KPI tree showing how the $3.1M breaks down by feature: feature-level attribution connects each savings segment to a specific product decision, strengthening the strategic case beyond task-type segmentation alone.

A chatbot that can answer questions and tell people how to use a component? That is scalable to a thousand designers across the world. That's a much bigger thing.

Design Excellence Leadership, after reviewing the 15× capacity model and Ask EDS prototype

Planned Measurement Framework

For unshipped work, the measurement plan is the credibility proof. I designed a 2-brand pilot instrumented on three signals:

  • Lint scan adoption rate: Scans per active Figma file per week, targeting 3+ scans per file within 30 days of rollout.
  • Ask EDS query volume vs. Slack DS support threads: Target 50% reduction in synchronous support requests within 60 days.
  • Support ticket deflection rate: Percentage of Jira DS-support tickets avoided, measured against the Q3 baseline.

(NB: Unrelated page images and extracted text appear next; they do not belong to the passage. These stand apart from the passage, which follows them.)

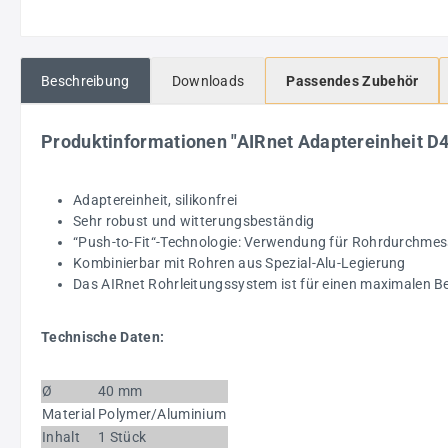
Beschreibung
Downloads
Passendes Zubehör
Produktinformationen "AIRnet Adaptereinheit D40
Adaptereinheit, silikonfrei
Sehr robust und witterungsbeständig
“Push-to-Fit“-Technologie: Verwendung für Rohrdurchme
Kombinierbar mit Rohren aus Spezial-Alu-Legierung
Das AIRnet Rohrleitungssystem ist für einen maximalen Bet
Technische Daten:
Ø
40 mm
Material
Polymer/Aluminium
Inhalt
1 Stück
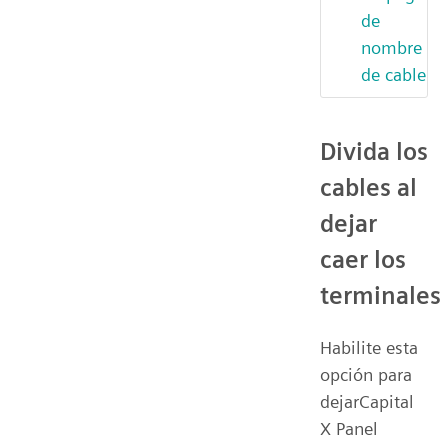
de
nombre
de cable
Divida los
cables al
dejar
caer los
terminales
Habilite esta
opción para
dejarCapital
X Panel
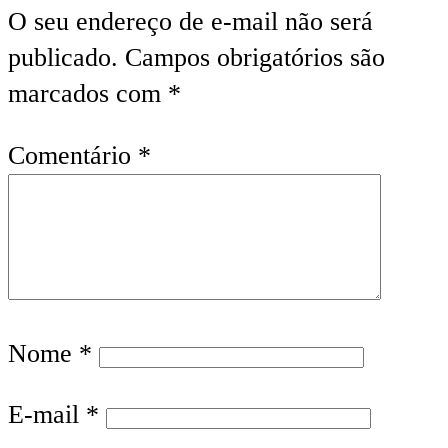
O seu endereço de e-mail não será
publicado.
Campos obrigatórios são
marcados com
*
Comentário
*
Nome
*
E-mail
*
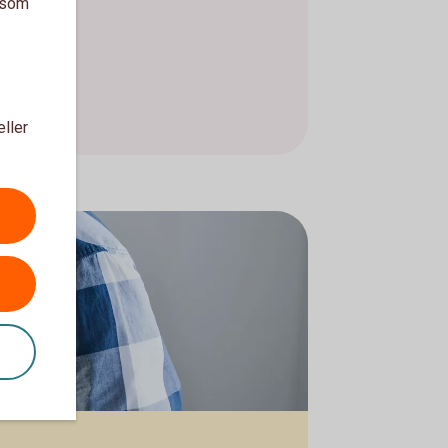
a som
eller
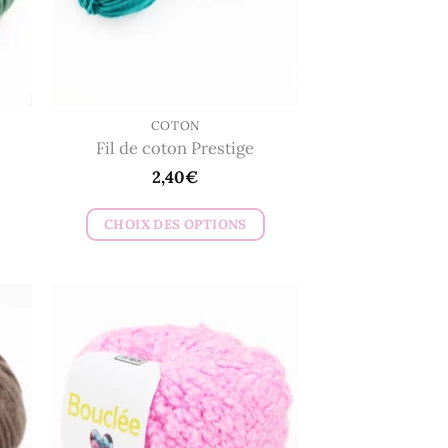
COTON
Fil de coton Prestige
2,40
€
CHOIX DES OPTIONS
Ce
produit
a
plusieurs
variations.
Les
options
peuvent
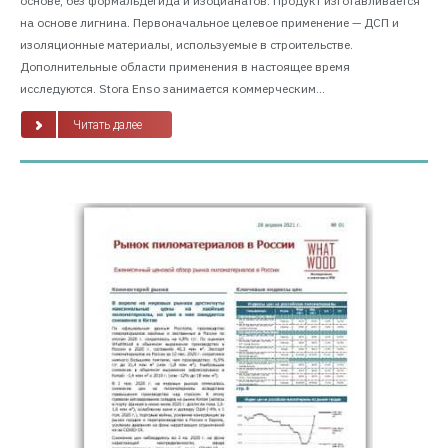
основе, без формальдегида и изоцианатов. Продукт изготавливается
на основе лигнина. Первоначальное целевое применение — ДСП и
изоляционные материалы, используемые в строительстве.
Дополнительные области применения в настоящее время
исследуются. Stora Enso занимается коммерческим...
Читать далее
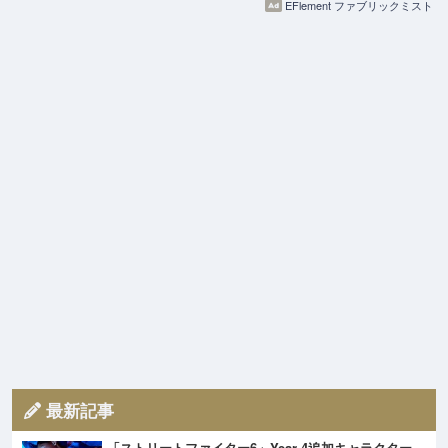
EFlement ファブリックミスト
最新記事
「ストリートファイター6」Year 4追加キャラクター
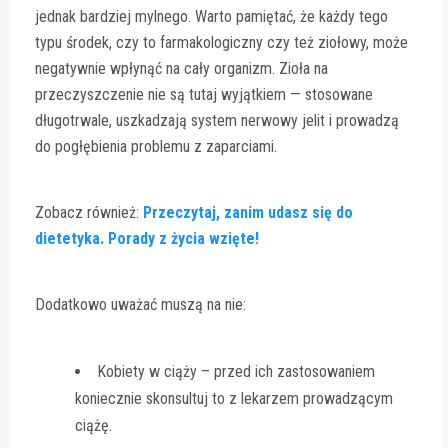
jednak bardziej mylnego. Warto pamiętać, że każdy tego
typu środek, czy to farmakologiczny czy też ziołowy, może
negatywnie wpłynąć na cały organizm. Zioła na
przeczyszczenie nie są tutaj wyjątkiem — stosowane
długotrwale, uszkadzają system nerwowy jelit i prowadzą
do pogłębienia problemu z zaparciami.
Zobacz również:
Przeczytaj, zanim udasz się do
dietetyka. Porady z życia wzięte!
Dodatkowo uważać muszą na nie:
Kobiety w ciąży – przed ich zastosowaniem
koniecznie skonsultuj to z lekarzem prowadzącym
ciążę.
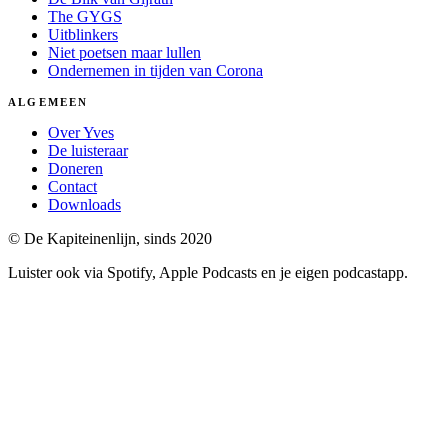
The GYGS
Uitblinkers
Niet poetsen maar lullen
Ondernemen in tijden van Corona
ALGEMEEN
Over Yves
De luisteraar
Doneren
Contact
Downloads
© De Kapiteinenlijn, sinds 2020
Luister ook via Spotify, Apple Podcasts en je eigen podcastapp.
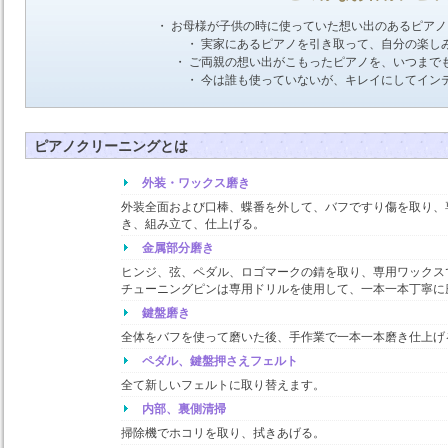
・ お母様が子供の時に使っていた想い出のあるピア
・ 実家にあるピアノを引き取って、自分の楽し
・ ご両親の想い出がこもったピアノを、いつまで
・ 今は誰も使っていないが、キレイにしてイン
ピアノクリーニングとは
外装・ワックス磨き
外装全面および口棒、蝶番を外して、バフですり傷を取り、
き、組み立て、仕上げる。
金属部分磨き
ヒンジ、弦、ペダル、ロゴマークの錆を取り、専用ワックス
チューニングピンは専用ドリルを使用して、一本一本丁寧に
鍵盤磨き
全体をバフを使って磨いた後、手作業で一本一本磨き仕上げ
ペダル、鍵盤押さえフェルト
全て新しいフェルトに取り替えます。
内部、裏側清掃
掃除機でホコリを取り、拭きあげる。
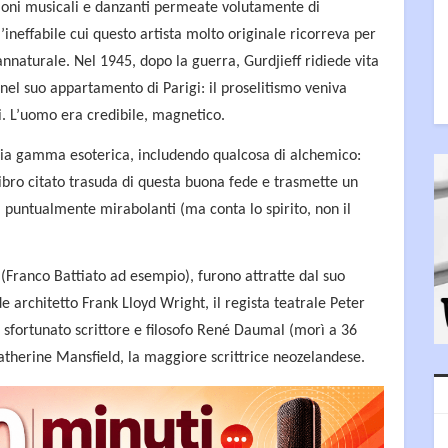
ioni musicali e danzanti permeate volutamente di
l’ineffabile cui questo artista molto originale ricorreva per
rannaturale.
Nel 1945, dopo la guerra, Gurdjieff ridiede vita
 nel suo appartamento di Parigi: il proselitismo veniva
i. L’uomo era credibile, magnetico.
pia gamma esoterica, includendo qualcosa di alchemico:
 libro citato trasuda di questa buona fede e trasmette un
i puntualmente mirabolanti (ma conta lo spirito, non il
e (Franco Battiato ad esempio), furono attratte dal suo
e architetto Frank Lloyd Wright, il regista teatrale Peter
o sfortunato scrittore e filosofo René Daumal (morì a 36
atherine Mansfield, la maggiore scrittrice neozelandese.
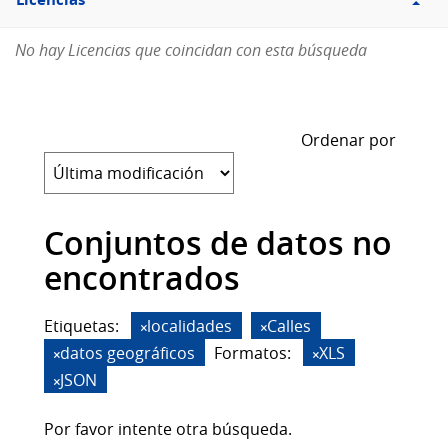
Licencias
No hay Licencias que coincidan con esta búsqueda
Ordenar por
Conjuntos de datos no
encontrados
Etiquetas:
localidades
Calles
datos geográficos
Formatos:
XLS
JSON
Por favor intente otra búsqueda.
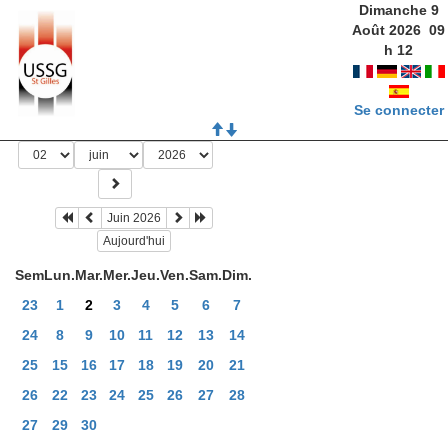
Dimanche 9
Août 2026
09
h
12
Se connecter
Juin 2026
Aujourd'hui
Sem
Lun.
Mar.
Mer.
Jeu.
Ven.
Sam.
Dim.
23
1
2
3
4
5
6
7
24
8
9
10
11
12
13
14
25
15
16
17
18
19
20
21
26
22
23
24
25
26
27
28
27
29
30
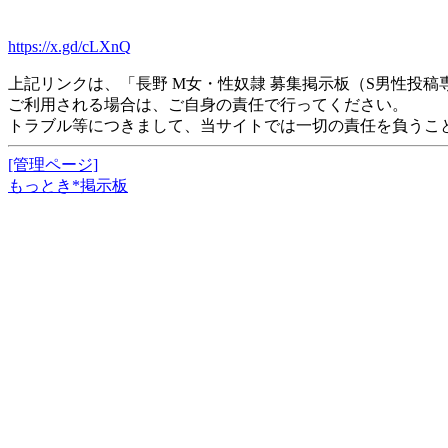
https://x.gd/cLXnQ
上記リンクは、「長野 M女・性奴隷 募集掲示板（S男性投
ご利用される場合は、ご自身の責任で行ってください。
トラブル等につきまして、当サイトでは一切の責任を負うこ
[管理ページ]
もっとき*掲示板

These three signals map directly to the three largest savings segments in the ROI model. If the pilot validates the 50% adoption tier, the business case supports full 25-brand rollout.

Learnings

When I initially presented industry benchmarks, the room pushed back on credibility. When I rebuilt the model from 200+ internal Jira tickets categorized by task type, the same executives approved a $200K pilot. The lesson: how you prove the number matters as much as the number itself.

When the Design System Director and the VP of Experience Design had conflicting concerns about governance, the architecture that satisfied both was the right one. I now design governance as a user-facing feature, not a background policy. On this project, that meant the MCP Server's data layer enforced compliance automatically, so designers never had to think about it and leadership never had to police it.